Problem
For this exercise, write out every entry exactly and leave the pictures out.

Task data
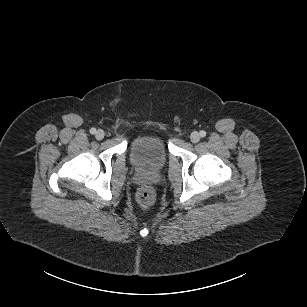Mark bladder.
Segmentation results:
<instances>
[{
    "label": "bladder",
    "instance_id": "obj_1",
    "mask_svg": "<svg viewBox=\"0 0 307 307\" xmlns=\"http://www.w3.org/2000/svg\"><path fill=\"white\" fill-rule=\"evenodd\" d=\"M169 150L163 138L143 135L134 140L130 149L132 164L141 171L155 172L167 162Z\"/></svg>",
    "mask_w": 307,
    "mask_h": 307
}]
</instances>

Solution to this exercise
Mark bladder.
Segmentation results:
<instances>
[{
    "label": "bladder",
    "instance_id": "obj_1",
    "mask_svg": "<svg viewBox=\"0 0 307 307\" xmlns=\"http://www.w3.org/2000/svg\"><path fill=\"white\" fill-rule=\"evenodd\" d=\"M169 150L163 138L143 135L134 140L130 149L132 164L141 171L155 172L167 162Z\"/></svg>",
    "mask_w": 307,
    "mask_h": 307
}]
</instances>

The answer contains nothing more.